The dean often went to watch him at his work, and sat on a packing case (the only article which the room contained at the time) by the hour together talking to him, a circumstance which, taken with the fact that other gentlemen in the neighbourhood also called upon him and lingered long on the premises, greatly exercised the inquisitive minds of the multitude, especially when it was perceived that the Tenor, instead of being elated by their condescension, accepted it as a matter of course, and continued always the same—sad, preoccupied, impassive, seldom smiling, never surprised, taking no healthy interest in anything.

When the painting was finished, furniture began to arrive, and this was another surprise for the Close, where houses were not adorned with the designs of any one period, but were filled with a heterogeneous collection of articles, generally aged and remarkably uncouth. Everything in the Tenor's long low room, on the contrary, even down to the shape of the brass coal scuttle and including the case of the grand piano, was in harmony with the colour and design of the frescoes on the walls and ceiling; the floor, which was polished, being adorned here and there with rugs which suggested dim reflections of the tint and tone above. It was a luxurious apartment, but not effeminate. The luxury was masculine luxury, refined and significant; there was no meaningless feminine fripperies about, nor was there any evidence of sensuous self-indulgence. It was the abode of a cultivated man, but of one who was essentially manly withal.

The fame of this apartment having been noised abroad, the precentor came one day to inspect it. There is no need to describe this precentor; one knows exactly what a man must be who calls things "fishy." He was an ordained clergyman, but not at all benevolent, neither was he a Christian, for he did not love his neighbour as himself, and his visit on this occasion was anything but friendly in intention. He was determined to know something more about the Tenor, he said, and he meant to question him. His theory was that the Tenor had been a public singer, but had disgraced himself, and was unable to appear again in consequence; and on this supposition he intended to proceed.

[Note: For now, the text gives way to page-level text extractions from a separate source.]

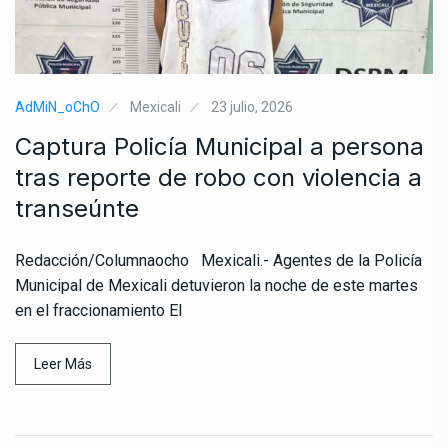
AdMiN_oChO
Mexicali
23 julio, 2026
Captura Policía Municipal a persona
tras reporte de robo con violencia a
transeúnte
Redacción/Columnaocho Mexicali.- Agentes de la Policía
Municipal de Mexicali detuvieron la noche de este martes
en el fraccionamiento El
Leer Más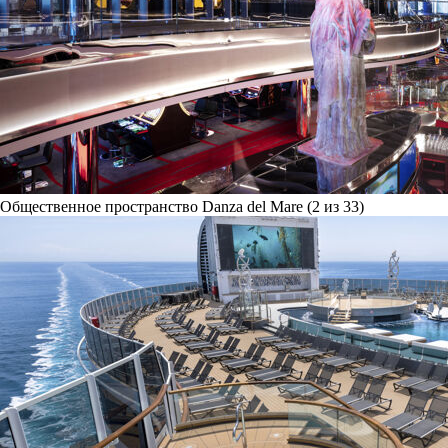
Общественное пространство Danza del Mare (2 из 33)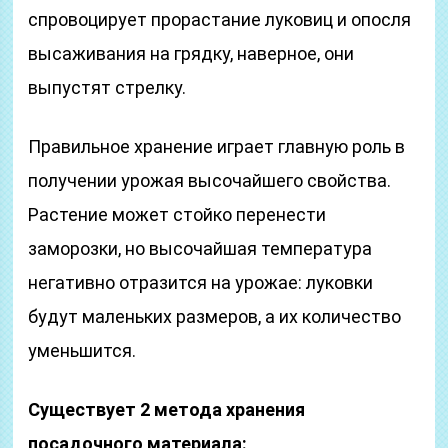
спровоцирует прорастание луковиц и опосля
высаживания на грядку, наверное, они
выпустят стрелку.
Правильное хранение играет главную роль в
получении урожая высочайшего свойства.
Растение может стойко перенести
заморозки, но высочайшая температура
негативно отразится на урожае: луковки
будут маленьких размеров, а их количество
уменьшится.
Существует 2 метода хранения
посадочного материала: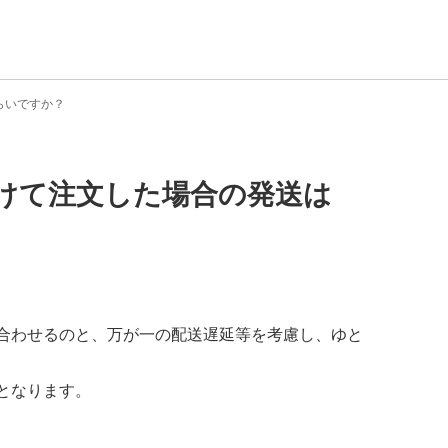
らいですか？
けて注文した場合の発送は
合わせるのと、万が一の配送遅延等を考慮し、ゆと
となります。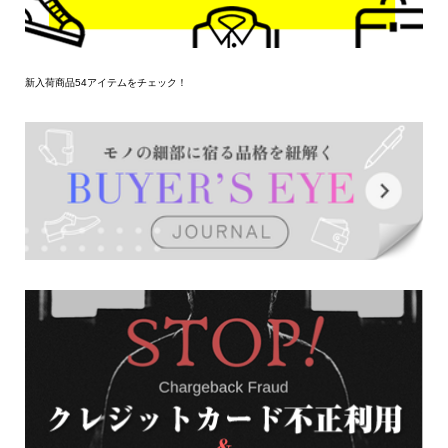
新入荷商品54アイテムをチェック！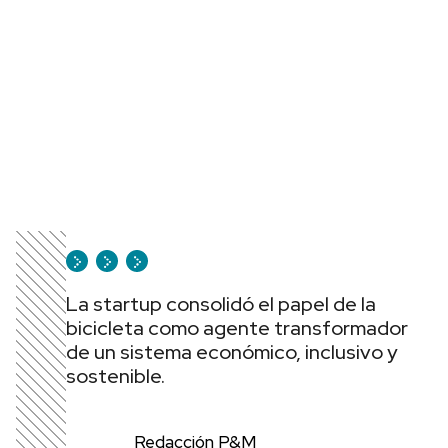
La startup consolidó el papel de la
bicicleta como agente transformador
de un sistema económico, inclusivo y
sostenible.
Redacción P&M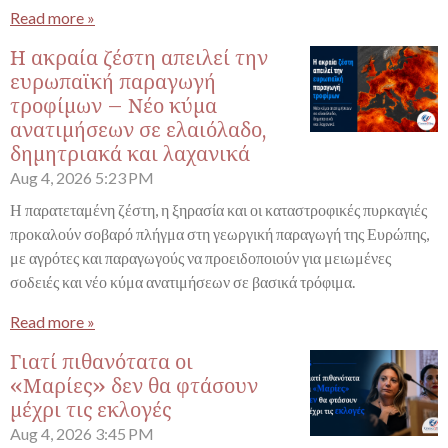
Read more »
Η ακραία ζέστη απειλεί την
ευρωπαϊκή παραγωγή
τροφίμων – Νέο κύμα
ανατιμήσεων σε ελαιόλαδο,
δημητριακά και λαχανικά
Aug 4, 2026
5:23 PM
Η παρατεταμένη ζέστη, η ξηρασία και οι καταστροφικές πυρκαγιές
προκαλούν σοβαρό πλήγμα στη γεωργική παραγωγή της Ευρώπης,
με αγρότες και παραγωγούς να προειδοποιούν για μειωμένες
σοδειές και νέο κύμα ανατιμήσεων σε βασικά τρόφιμα.
Read more »
Γιατί πιθανότατα οι
«Μαρίες» δεν θα φτάσουν
μέχρι τις εκλογές
Aug 4, 2026
3:45 PM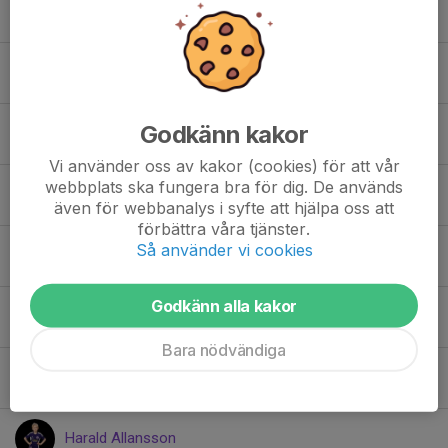
August Eklind
Carl Fogelfors
Godkänn kakor
Charlie Helgesson
Vi använder oss av kakor (cookies) för att vår
webbplats ska fungera bra för dig. De används
Didrik Lodin Krantz
även för webbanalys i syfte att hjälpa oss att
förbättra våra tjänster.
Så använder vi cookies
Finlay Kelly
Godkänn alla kakor
Francis Tham
Bara nödvändiga
Frank Levander
Harald Allansson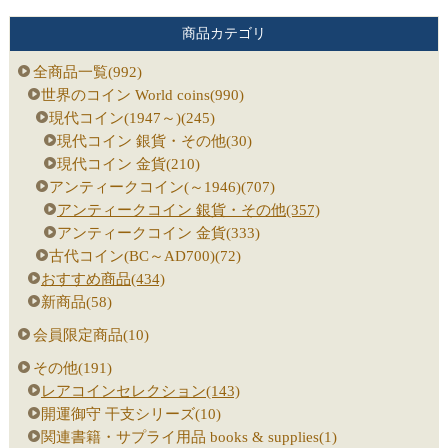
商品カテゴリ
全商品一覧(992)
世界のコイン World coins(990)
現代コイン(1947～)(245)
現代コイン 銀貨・その他(30)
現代コイン 金貨(210)
アンティークコイン(～1946)(707)
アンティークコイン 銀貨・その他(357)
アンティークコイン 金貨(333)
古代コイン(BC～AD700)(72)
おすすめ商品(434)
新商品(58)
会員限定商品(10)
その他(191)
レアコインセレクション(143)
開運御守 干支シリーズ(10)
関連書籍・サプライ用品 books & supplies(1)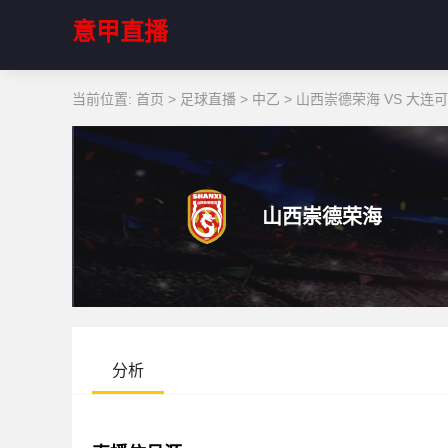
意甲直播
当前位置:
首页
>
足球直播
>
中乙
>
山西崇德荣海 VS 大连
山西崇德荣海
分析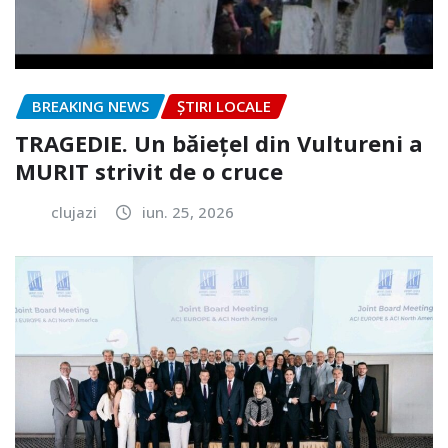
BREAKING NEWS
ȘTIRI LOCALE
TRAGEDIE. Un băiețel din Vultureni a
MURIT strivit de o cruce
clujazi
iun. 25, 2026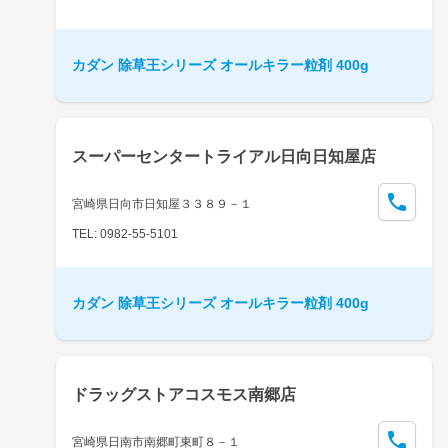
カダン 除草王シリーズ オールキラー粒剤 400g
スーパーセンタートライアル日向日知屋店
宮崎県日向市日知屋３３８９－１
TEL: 0982-55-5101
カダン 除草王シリーズ オールキラー粒剤 400g
ドラッグストアコスモス南郷店
宮崎県日南市南郷町東町８－１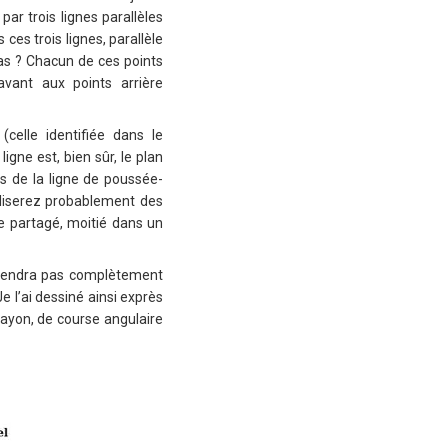
par trois lignes parallèles
ces trois lignes, parallèle
pas ? Chacun de ces points
avant aux points arrière
celle identifiée dans le
igne est, bien sûr, le plan
es de la ligne de poussée-
tiliserez probablement des
re partagé, moitié dans un
escendra pas complètement
e l’ai dessiné ainsi exprès
 rayon, de course angulaire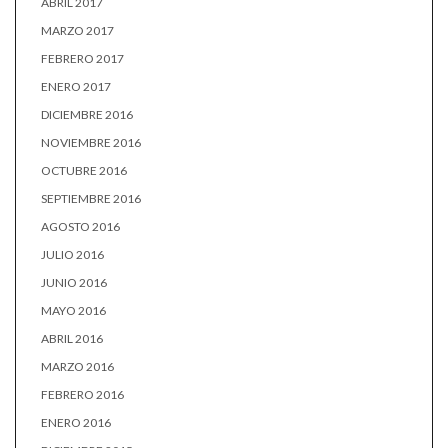
ABRIL 2017
MARZO 2017
FEBRERO 2017
ENERO 2017
DICIEMBRE 2016
NOVIEMBRE 2016
OCTUBRE 2016
SEPTIEMBRE 2016
AGOSTO 2016
JULIO 2016
JUNIO 2016
MAYO 2016
ABRIL 2016
MARZO 2016
FEBRERO 2016
ENERO 2016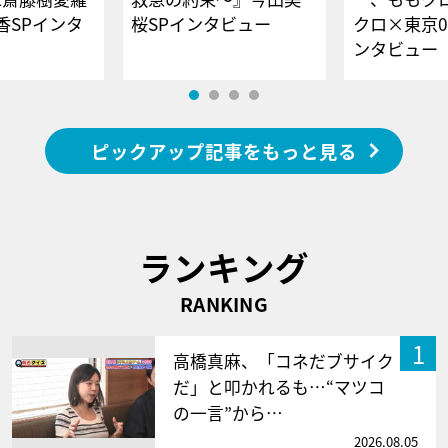
香SPインタ
桜SPインタビュー
クロ×東京0
ンタビュー
ピックアップ記事をもっと見る
ランキング
RANKING
1
高橋真麻、「コネだブサイク
だ」と叩かれるも…“マツコ
の一言”から…
2026.08.05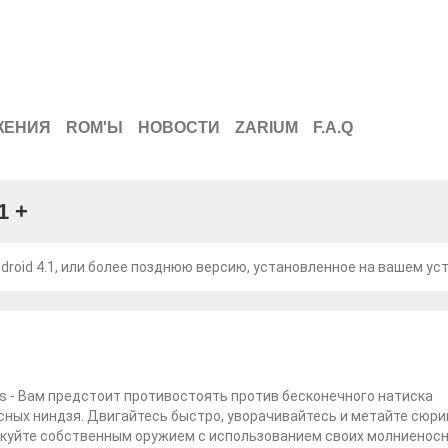
ЖЕНИЯ
ROM'Ы
НОВОСТИ
ZARIUM
F.A.Q
1 +
roid 4.1, или более позднюю версию, установленное на вашем ус
os - Вам предстоит противостоять против бесконечного натиска
ных ниндзя. Двигайтесь быстро, уворачивайтесь и метайте сюри
акуйте собственным оружием с использованием своих молниенос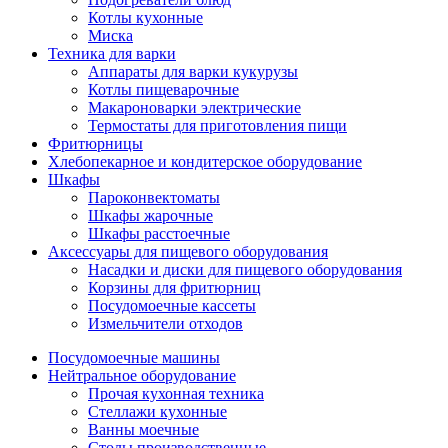
Котлы кухонные
Миска
Техника для варки
Аппараты для варки кукурузы
Котлы пищеварочные
Макароноварки электрические
Термостаты для приготовления пищи
Фритюрницы
Хлебопекарное и кондитерское оборудование
Шкафы
Пароконвектоматы
Шкафы жарочные
Шкафы расстоечные
Аксессуары для пищевого оборудования
Насадки и диски для пищевого оборудования
Корзины для фритюрниц
Посудомоечные кассеты
Измельчители отходов
Посудомоечные машины
Нейтральное оборудование
Прочая кухонная техника
Стеллажи кухонные
Ванны моечные
Столы производственные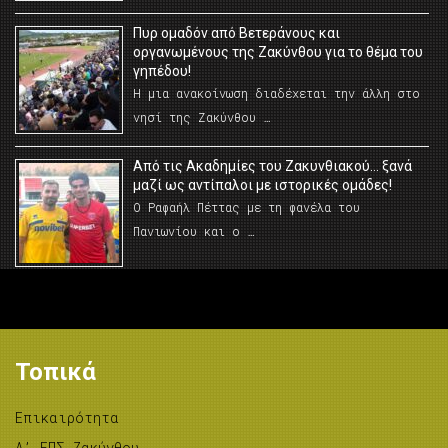
Πυρ ομαδόν από Βετεράνους και
οργανωμένους της Ζακύνθου για το θέμα του
γηπέδου!
Η μια ανακοίνωση διαδέχεται την άλλη στο
νησί της Ζακύνθου …
Από τις Ακαδημίες του Ζακυνθιακού… ξανά
μαζί ως αντίπαλοι με ιστορικές ομάδες!
Ο Ραφαήλ Πέττας με τη φανέλα του
Πανιωνίου και ο …
Τοπικά
Επικαιρότητα
A’ ΕΠΣ Ζακύνθου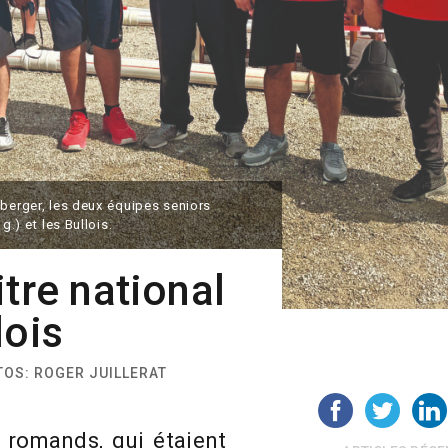
nberger, les deux équipes seniors
g.) et les Bullois.
itre national
lois
OTOS: ROGER JUILLERAT
 romands, qui étaient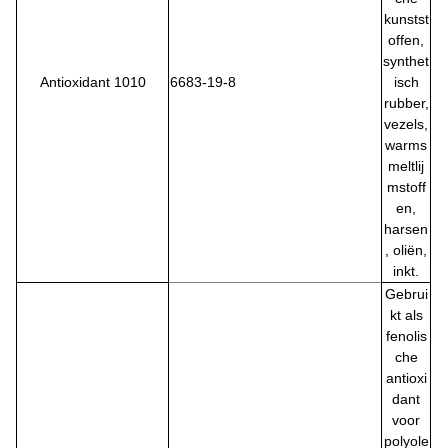
kunstst
offen,
synthet
Antioxidant 1010
6683-19-8
isch
rubber,
vezels,
warms
meltlij
mstoff
en,
harsen
, oliën,
inkt.
Gebrui
kt als
fenolis
che
antioxi
dant
voor
polyole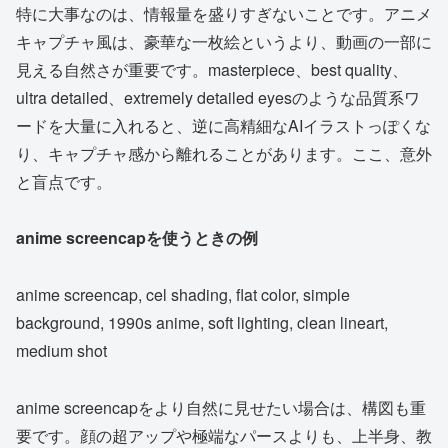
特に大事なのは、情報量を盛りすぎないことです。アニメ
キャプチャ風は、豪華な一枚絵というより、動画の一部に
見える自然さが重要です。masterpiece、best quality、
ultra detailed、extremely detailed eyesのような品質系ワ
ードを大量に入れると、逆に高精細なAIイラストっぽくな
り、キャプチャ感から離れることがあります。ここ、意外
と盲点です。
anime screencapを使うときの例
anime screencap, cel shading, flat color, simple
background, 1990s anime, soft lighting, clean lineart,
medium shot
anime screencapをより自然に見せたい場合は、構図も重
要です。顔の超アップや極端なパースよりも、上半身、教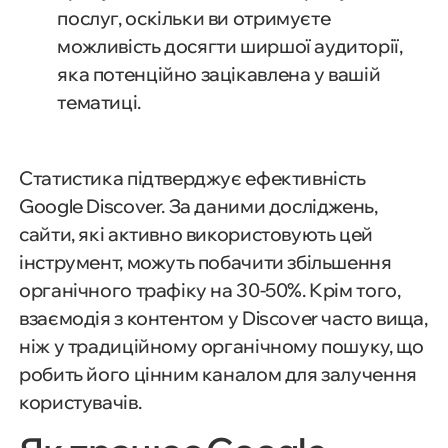
послуг, оскільки ви отримуєте
можливість досягти ширшої аудиторії,
яка потенційно зацікавлена у вашій
тематиці.
Статистика підтверджує ефективність
Google Discover. За даними досліджень,
сайти, які активно використовують цей
інструмент, можуть побачити збільшення
органічного трафіку на 30-50%. Крім того,
взаємодія з контентом у Discover часто вища,
ніж у традиційному органічному пошуку, що
робить його цінним каналом для залучення
користувачів.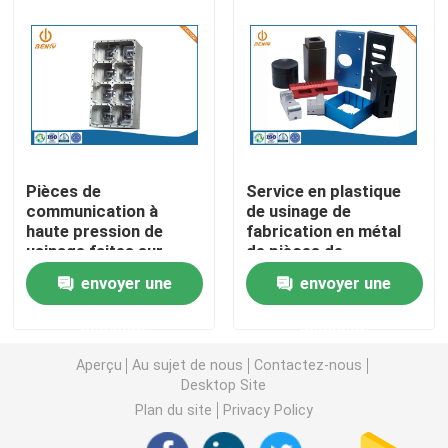
pièces
Pièces de rotation de commande numérique par ordin
Pièces de fraisage de commande numérique par ordin
Clôtures électroniques faites sur commande
Pièces de
Service en plastique
communication à
de usinage de
haute pression de
fabrication en métal
Pièces en plastique faites sur commande d'injection
usinage faites sur
de pièces de
commande de
commande numérique
envoyer une
envoyer une
services de
par ordinateur de la
Moulages par injection en plastique
commande numérique
précision ISO9001
demande
demande
par ordinateur d'ODM
d'OEM
Aperçu
Au sujet de nous
Contactez-nous
la lingotière de moulage mécanique sous pression
Desktop Site
Plan du site
Privacy Policy
Les pièces d'auto de moulage mécanique sous pressi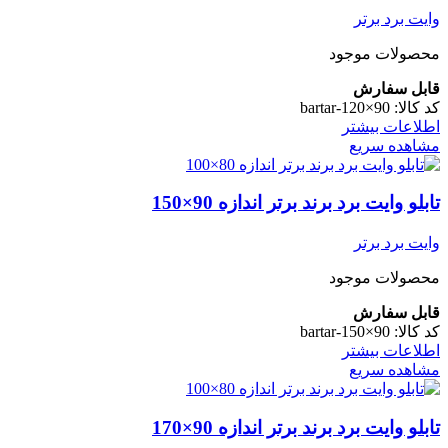
وایت برد برتر
محصولات موجود
قابل سفارش
کد کالا:
bartar-120×90
اطلاعات بیشتر
مشاهده سریع
تابلو وایت برد برند برتر اندازه 90×150
وایت برد برتر
محصولات موجود
قابل سفارش
کد کالا:
bartar-150×90
اطلاعات بیشتر
مشاهده سریع
تابلو وایت برد برند برتر اندازه 90×170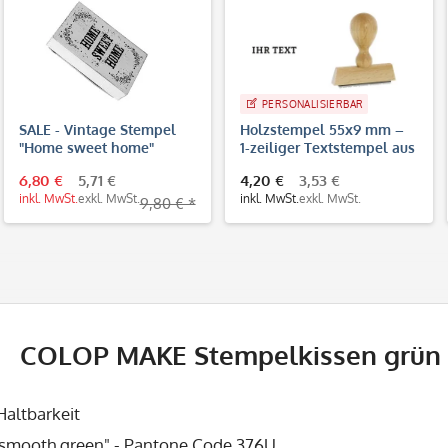
PERSONALISIERBAR
SALE - Vintage Stempel
Holzstempel 55x9 mm –
"Home sweet home"
1-zeiliger Textstempel aus
Buchenholz
6,80 €
5,71 €
4,20 €
3,53 €
inkl. MwSt.
exkl. MwSt.
inkl. MwSt.
exkl. MwSt.
9,80 € *
COLOP MAKE Stempelkissen grün 
Haltbarkeit
"smooth green" - Pantone Code
376U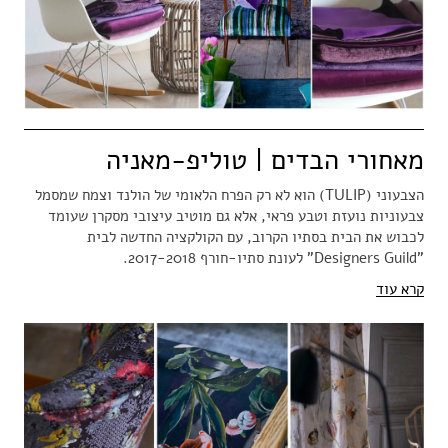
מאחורי הבדים | טוליפ-מאניה
הצבעוני (TULIP) הוא לא רק הפרח הלאומי של הולנד וצמח שמסמל
צבעוניות נועזת וטבע פראי, אלא גם מוטיב עיצובי מסקרן שעומד
לכבוש את הבית בסתיו הקרוב, עם הקולקציה החדשה לבית
"Designers Guild" לעונת סתיו-חורף 2017-2018.
קרא עוד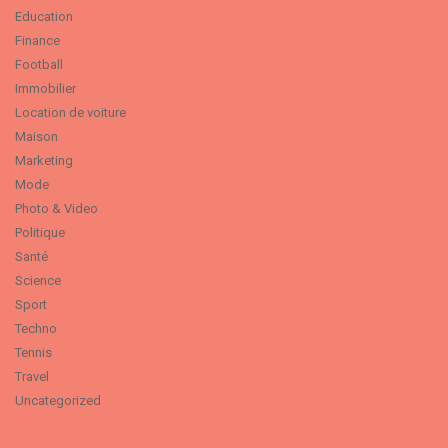
Education
Finance
Football
Immobilier
Location de voiture
Maison
Marketing
Mode
Photo & Video
Politique
Santé
Science
Sport
Techno
Tennis
Travel
Uncategorized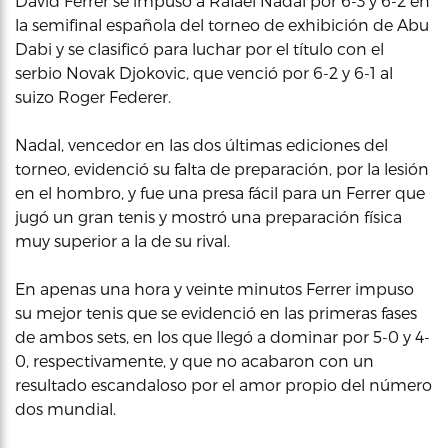
David Ferrer se impuso a Rafael Nadal por 6-3 y 6-2 en
la semifinal española del torneo de exhibición de Abu
Dabi y se clasificó para luchar por el título con el
serbio Novak Djokovic, que venció por 6-2 y 6-1 al
suizo Roger Federer.
Nadal, vencedor en las dos últimas ediciones del
torneo, evidenció su falta de preparación, por la lesión
en el hombro, y fue una presa fácil para un Ferrer que
jugó un gran tenis y mostró una preparación física
muy superior a la de su rival.
En apenas una hora y veinte minutos Ferrer impuso
su mejor tenis que se evidenció en las primeras fases
de ambos sets, en los que llegó a dominar por 5-0 y 4-
0, respectivamente, y que no acabaron con un
resultado escandaloso por el amor propio del número
dos mundial.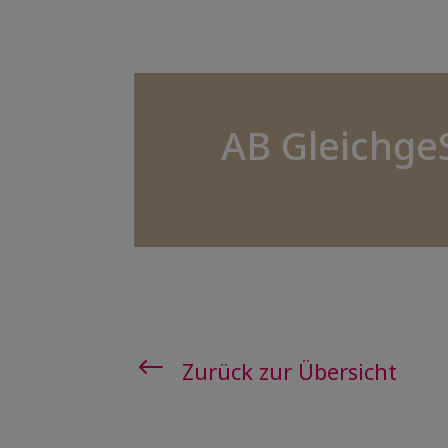
AB Gleichge
#
Zurück zur Übersicht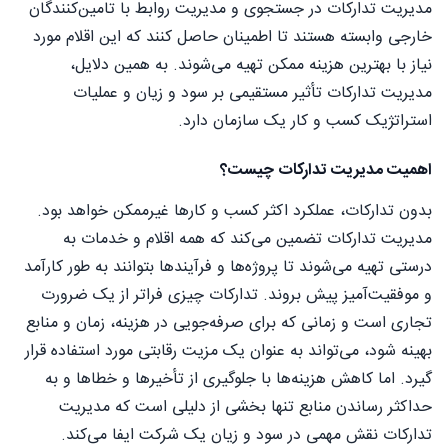
مدیریت تدارکات در جستجوی و مدیریت روابط با تامین‌کنندگان
خارجی وابسته هستند تا اطمینان حاصل کنند که این اقلام مورد
نیاز با بهترین هزینه ممکن تهیه می‌شوند. به همین دلایل،
مدیریت تدارکات تأثیر مستقیمی بر سود و زیان و عملیات
استراتژیک کسب و کار یک سازمان دارد.
اهمیت مدیریت تدارکات چیست؟
بدون تدارکات، عملکرد اکثر کسب و کارها غیرممکن خواهد بود.
مدیریت تدارکات تضمین می‌کند که همه اقلام و خدمات به
درستی تهیه می‌شوند تا پروژه‌ها و فرآیندها بتوانند به طور کارآمد
و موفقیت‌آمیز پیش بروند. تدارکات چیزی فراتر از یک ضرورت
تجاری است و زمانی که برای صرفه‌جویی در هزینه، زمان و منابع
بهینه شود، می‌تواند به عنوان یک مزیت رقابتی مورد استفاده قرار
گیرد. اما کاهش هزینه‌ها با جلوگیری از تأخیرها و خطاها و به
حداکثر رساندن منابع تنها بخشی از دلیلی است که مدیریت
تدارکات نقش مهمی در سود و زیان یک شرکت ایفا می‌کند.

He found the Tenor with his hat in his hand on the point of leaving the house; but the precentor was not delicate about detaining him. He walked into the sitting room without waiting to be asked, pried impertinently into everything, and then sat down. The Tenor meantime had remained standing with his hat in his hand patiently waiting, and he still stood, but the precentor did not take the hint.

"You are an opera singer, I think you said," he remarked as soon as he was seated.

The Tenor looked at him inquiringly.

"Or was it concerts?" he suggested, a trifle disconcerted.